JAKARTA, KOMPAS.com - Wakil Presiden RI Jusuf Kalla yakin pembahasan revisi Kitab Undang-Undang Hukum Pidana (RKUHP) akan bisa segera dituntaskan.
Meski, Kalla sadar, sampai saat ini masih ada sejumlah pasal yang menjadi sorotan dan perdebatan tajam berbagai pihak.
"UU terorisme dalam waktu lima hari selesai. Ini masih ada waktu tiga bulan poin-poin itu bisa disepakati bersama," kata Kalla di Kantor Wakil Presiden RI, Jakarta, Rabu (39/5/2018).
Diberitakan, DPR menargetkan RKUHP dapat disahkan sebelum 17 Agustus 2018.

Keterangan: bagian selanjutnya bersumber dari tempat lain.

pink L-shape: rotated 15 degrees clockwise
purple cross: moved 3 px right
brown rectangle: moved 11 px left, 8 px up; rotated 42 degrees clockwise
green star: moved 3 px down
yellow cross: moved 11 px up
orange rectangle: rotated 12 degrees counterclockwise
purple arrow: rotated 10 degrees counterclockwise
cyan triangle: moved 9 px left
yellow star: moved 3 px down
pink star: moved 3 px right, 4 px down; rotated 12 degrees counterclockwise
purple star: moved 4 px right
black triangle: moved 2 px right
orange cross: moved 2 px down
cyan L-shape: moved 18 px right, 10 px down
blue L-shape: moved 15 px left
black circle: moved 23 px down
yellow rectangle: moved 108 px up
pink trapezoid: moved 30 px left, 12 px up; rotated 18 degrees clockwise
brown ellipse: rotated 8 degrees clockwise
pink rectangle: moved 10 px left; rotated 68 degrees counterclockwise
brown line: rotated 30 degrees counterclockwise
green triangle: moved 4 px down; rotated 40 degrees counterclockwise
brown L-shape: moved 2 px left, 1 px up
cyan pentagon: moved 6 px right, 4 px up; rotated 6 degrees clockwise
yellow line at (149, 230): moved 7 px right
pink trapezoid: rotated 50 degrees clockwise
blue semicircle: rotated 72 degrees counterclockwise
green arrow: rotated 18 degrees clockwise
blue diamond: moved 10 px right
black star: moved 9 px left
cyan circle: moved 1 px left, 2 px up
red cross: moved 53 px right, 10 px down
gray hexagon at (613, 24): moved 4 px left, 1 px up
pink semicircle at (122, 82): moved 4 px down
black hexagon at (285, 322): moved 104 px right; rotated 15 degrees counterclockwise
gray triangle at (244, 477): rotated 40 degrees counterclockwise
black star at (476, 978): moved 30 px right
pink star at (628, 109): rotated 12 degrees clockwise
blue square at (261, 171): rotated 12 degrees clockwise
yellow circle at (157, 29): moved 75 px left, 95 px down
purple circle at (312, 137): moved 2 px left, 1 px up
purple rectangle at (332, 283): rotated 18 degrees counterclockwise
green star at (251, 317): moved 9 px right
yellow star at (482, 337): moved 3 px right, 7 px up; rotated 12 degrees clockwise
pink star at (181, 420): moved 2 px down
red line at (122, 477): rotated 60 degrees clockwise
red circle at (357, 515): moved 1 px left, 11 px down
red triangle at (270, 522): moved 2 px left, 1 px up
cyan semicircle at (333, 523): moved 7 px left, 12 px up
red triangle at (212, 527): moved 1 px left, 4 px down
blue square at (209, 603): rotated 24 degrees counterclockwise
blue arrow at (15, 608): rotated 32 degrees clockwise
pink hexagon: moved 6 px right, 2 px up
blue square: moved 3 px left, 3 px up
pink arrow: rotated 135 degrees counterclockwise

Baca juga: Di Depan Jokowi, Ketua DPR Janjikan KUHP Jadi Kado HUT RI ke-73
Karenanya, menurut Kalla, tiga bulan adalah waktu yang cukup untuk menuntaskan pembahasan RKUHP.
"Saya yakin kalau DPR bisa, tiga bulan waktu yang cukup menyelesaikan soal itu," tegas Kalla.
Soal pasal penghinaan presiden dan wakil presiden, serta pasal penghinaan pemerintah, Kalla berpendapat pasal tersebut sah-sah saja diatur. Sebab di banyak negara, penghinaan kepada kepala negara dan pemerintah diatur oleh undang-undang.
"Bagaimanapun sebagai suatu negara, kalau presiden tidak dihormati, wakil presiden tidak dihormati, ya salah," kata dia.
"Kalau mengkritik dengan benar itu tidak ada soal. Tapi kalau memang menghina. Di Thailand menghina anjingnya saja masuk penjara," ujarnya.
Sementara, soal pasal perzinahan dan lesbian, gay, biseksual, dan transgender (LGBT), Kalla menampik pengaturan itu akan menjadi ancaman kriminalisasi di ranah privat.
"Kriminalisasi itu selalu ada hubungannya dengan sistem pemerintahan yang otoriter. Kalau pemerintahannya itu demokratis aman kita," tegas dia.
Sebelumnya, DPR telah memperpanjang pembahasan RKUHP pada April lalu. Sebab, ada beberapa pasal yang menjadi perdebatan dan polemil di tengah masyarakat.
Baca juga: RKUHP Bakal Rampung, Ketua DPR Minta KPK Tak Khawatir Hilang Kewenangan
Pemerintah terus berkomunikasi dengan legislatif agar RKUHP dapat disahkan sebelum masa jabatan DPR berakhir pada 2019.
Dalam proses pembahasannya, RKUHP mendapat sorotan publik karena sejumlah pasal yang dianggap kontroversial.
Misalnya, RKUHP mendapat penolakan dari masyarakat karena memasukkan perluasan pasal zina. Aturan ini dinilai mengancam adanya kriminalisasi di ranah privat. Pasal zina juga dianggap berpotensi mengkriminalisasi korban pemerkosaan dan kelompok rentan.
Pasal lain yang menjadi sorotan adalah pasal penghinaan presiden dan wakil presiden, serta pasal penghinaan pemerintah. Pasal ini dikhawatirkan mengancam kebebasan berekspresi masyarakat dan menjadi alat pemerintah untuk membungkam kritik.